18-04-24 04:53 PM
Hi,
Is there any VBO available to extract images from PDF files.
Thanks,
Maheshwar
18-04-24 06:22 PM
Hi Maheshwar,
you can check "Connector for Blue Prism - Adobe PDF Services - API - 2.0.0" asset from digital exchange.
https://digitalexchange.blueprism.com/dx/entry/3439/solution/blue-prism---adobe-pdf-services---export
19-04-24 08:42 AM
Hi Harish,
Thank you for your reply.
Unfortunately, the connector requires the creation of a paid account in Adobe PDF Services, which isn't suitable for my current needs.
I'm searching for a simpler utility similar to those available in Power Automate and Ui Path.
My Business case is to extract images in a Text PDF and store images in required folder.
2 weeks ago
You can install Poppler pdfimages.exe application and in blueprism using Environment object use start process and specify pdfimages.exe and output folder path and provide below cmd code
pdfimages -all yourfile.pdf outputpath
2 weeks ago - last edited 2 weeks ago
there is another way of doing this is , using python code. you have to install python software and pypdf library , save the file with .py extension and run this python file using Environment object - start process
from pypdf import PdfReader
import os
pdf_path = r"C:\yourpath\testPDFImage\image-doc.pdf"
output_folder = r"C:\yourpath\outputimage"
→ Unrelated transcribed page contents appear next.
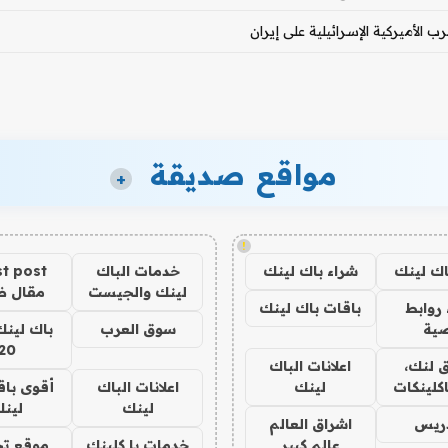
 الأميركية الإسرائيلية على إيران
مواقع صديقة
+
!
اك لينك
شراء باك لينك
خدمات الباك
t post
لينك والجيست
مقال 
روابط
باقات باك لينك
ية
سوق العرب
باك لينك
20
 لنك،
اعلانات الباك
كلينكات
لينك
اعلانات الباك
أقوى باق
لينك
لين
دريس
اشراق العالم
عالم كبير
خدمات با كلينك
موقع تج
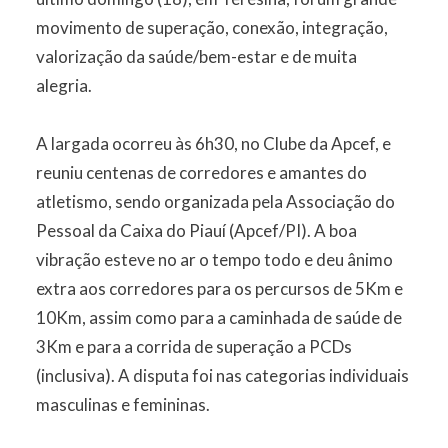
movimento de superação, conexão, integração,
valorização da saúde/bem-estar e de muita
alegria.
A largada ocorreu às 6h30, no Clube da Apcef, e
reuniu centenas de corredores e amantes do
atletismo, sendo organizada pela Associação do
Pessoal da Caixa do Piauí (Apcef/PI). A boa
vibração esteve no ar o tempo todo e deu ânimo
extra aos corredores para os percursos de 5Km e
10Km, assim como para a caminhada de saúde de
3Km e para a corrida de superação a PCDs
(inclusiva). A disputa foi nas categorias individuais
masculinas e femininas.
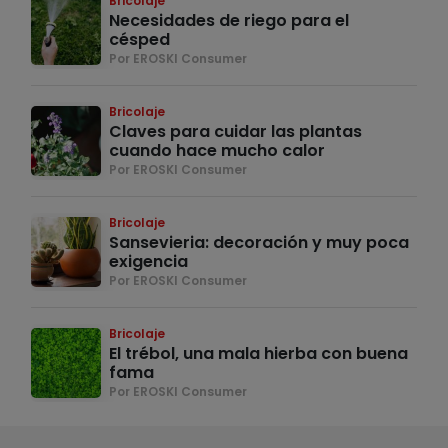
Bricolaje
Necesidades de riego para el
césped
Por EROSKI Consumer
Bricolaje
Claves para cuidar las plantas
cuando hace mucho calor
Por EROSKI Consumer
Bricolaje
Sansevieria: decoración y muy poca
exigencia
Por EROSKI Consumer
Bricolaje
El trébol, una mala hierba con buena
fama
Por EROSKI Consumer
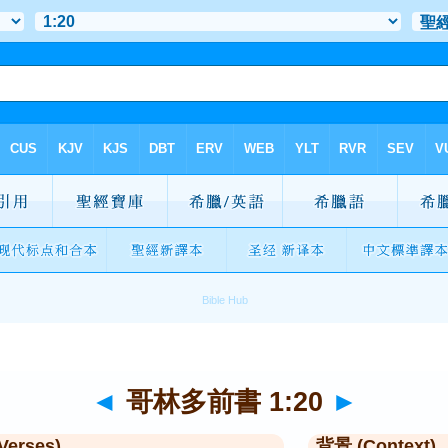
◄
哥林多前書 1:20
►
Verses)
背景 (Context)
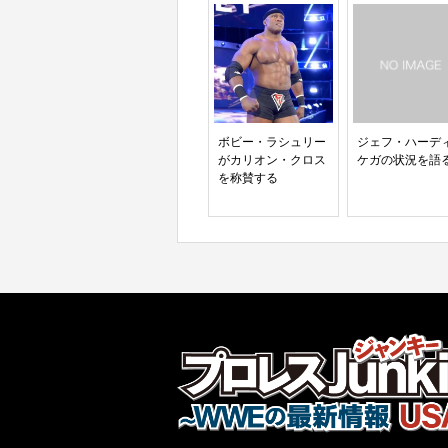
ボビー・ラシュリー
ジェフ・ハーデ
がカリオン・クロス
ケガの状況を語
を称賛する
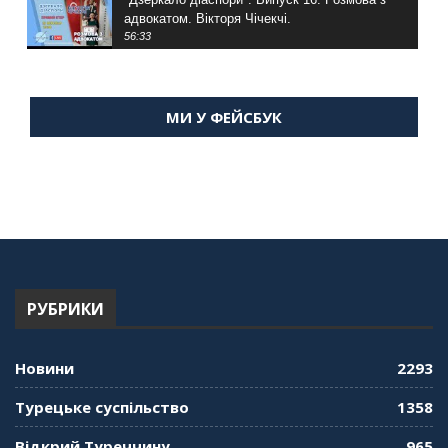
адвокатом. Вікторя Чічекчі.
56:33
"Дзеркало діаспори". Випуск 15. Антін
Мухарський про життя в Туреччині
МИ У ФЕЙСБУК
59:58
"Дзеркало діаспори". Випуск 14. Алія Усенова
про Володимира Мурського
56:36
"Дзеркало діаспори". Випуск 13. МУШ в
Туреччині. Наталія Караджа
54:24
РУБРИКИ
"Дзеркало діаспори". Випуск 12. Запитай
консула. Борис Ясинський
58:41
Новини
2293
"Дзеркало діаспори". Випуск 11. Олександр
Турецьке суспільство
1358
Середа
01:08:34
Відкрий Туреччину
965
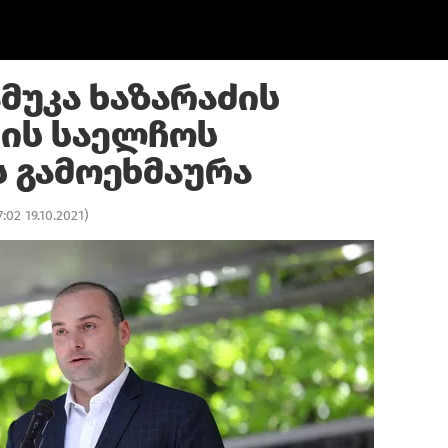
მუკა ხაზარაძის
-ის საელჩოს
ს გამოეხმაურა
7:02 19.10.2021
)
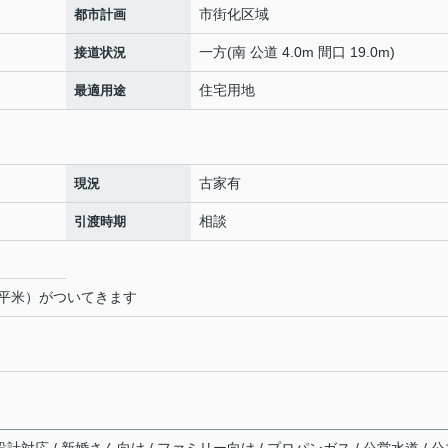
市街化区域
都市計画
一方(南 公道 4.0m 間口 19.0m)
接道状況
住宅用地
最適用途
古家有
現況
相談
引渡時期
2平米）がついてきます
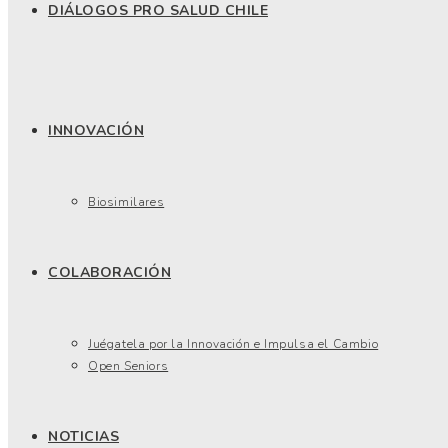
DIÁLOGOS PRO SALUD CHILE
INNOVACIÓN
Biosimilares
COLABORACIÓN
Juégatela por la Innovación e Impulsa el Cambio
Open Seniors
NOTICIAS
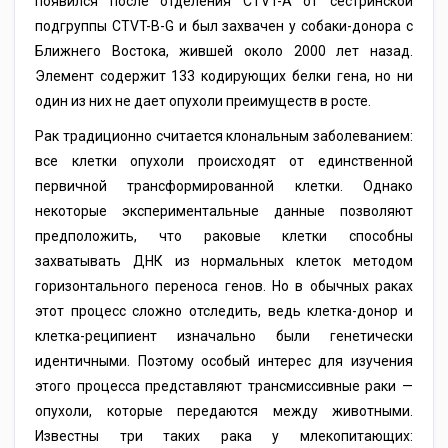
появился после отделения CTVT-A от сестринской
подгруппы CTVT-B-G и был захвачен у собаки-донора с
Ближнего Востока, жившей около 2000 лет назад.
Элемент содержит 133 кодирующих белки гена, но ни
один из них не дает опухоли преимуществ в росте.
Рак традиционно считается клональным заболеванием:
все клетки опухоли происходят от единственной
первичной трансформированной клетки. Однако
некоторые экспериментальные данные позволяют
предположить, что раковые клетки способны
захватывать ДНК из нормальных клеток методом
горизонтального переноса генов. Но в обычных раках
этот процесс сложно отследить, ведь клетка-донор и
клетка-реципиент изначально были генетически
идентичными. Поэтому особый интерес для изучения
этого процесса представляют трансмиссивные раки —
опухоли, которые передаются между животными.
Известны три таких рака у млекопитающих:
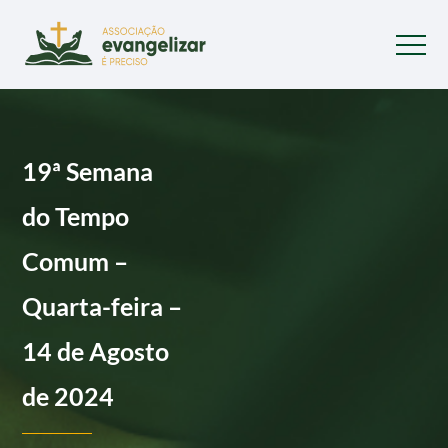
19ª Semana
do Tempo
Comum –
Quarta-feira –
14 de Agosto
de 2024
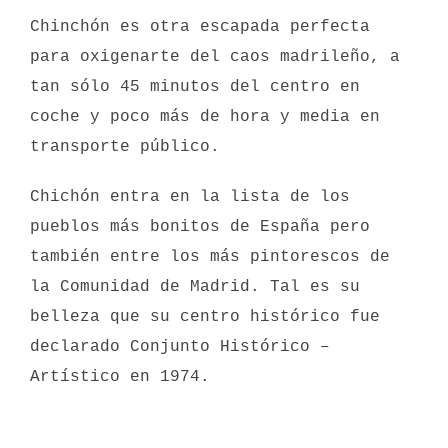
Chinchón es otra escapada perfecta
para oxigenarte del caos madrileño, a
tan sólo 45 minutos del centro en
coche y poco más de hora y media en
transporte público.
Chichón entra en la lista de los
pueblos más bonitos de España pero
también entre los más pintorescos de
la Comunidad de Madrid. Tal es su
belleza que su centro histórico fue
declarado Conjunto Histórico –
Artístico en 1974.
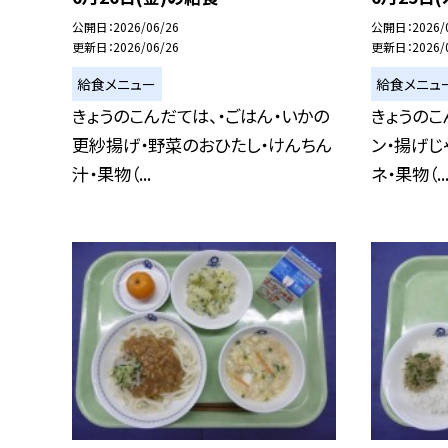
公開日
2026/06/26
公開日
2026/
更新日
2026/06/26
更新日
2026/
給食メニュー
給食メニュ
きょうのこんだては、・ごはん・いかの
きょうのこ
更紗揚げ・野菜のおひたし・けんちん
ン・揚げじ
汁・果物（...
ネ・果物（..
os.makedirs(output_folder, exist_ok=True)
reader = PdfReader(pdf_path)
img_count = 1
for page_num, page in enumerate(reader.pages):
if "/XObject" in page["/Resources"]:
xObject = page["/Resources"]["/XObject"].get_object()
for obj in xObject:
if xObject[obj]["/Subtype"] == "/Image":
data = xObject[obj].get_data()
file_name = f"image_{page_num+1}_{img_count}.png"
with open(os.path.join(output_folder, file_name), "wb") as f: f.write(data)
img_count += 1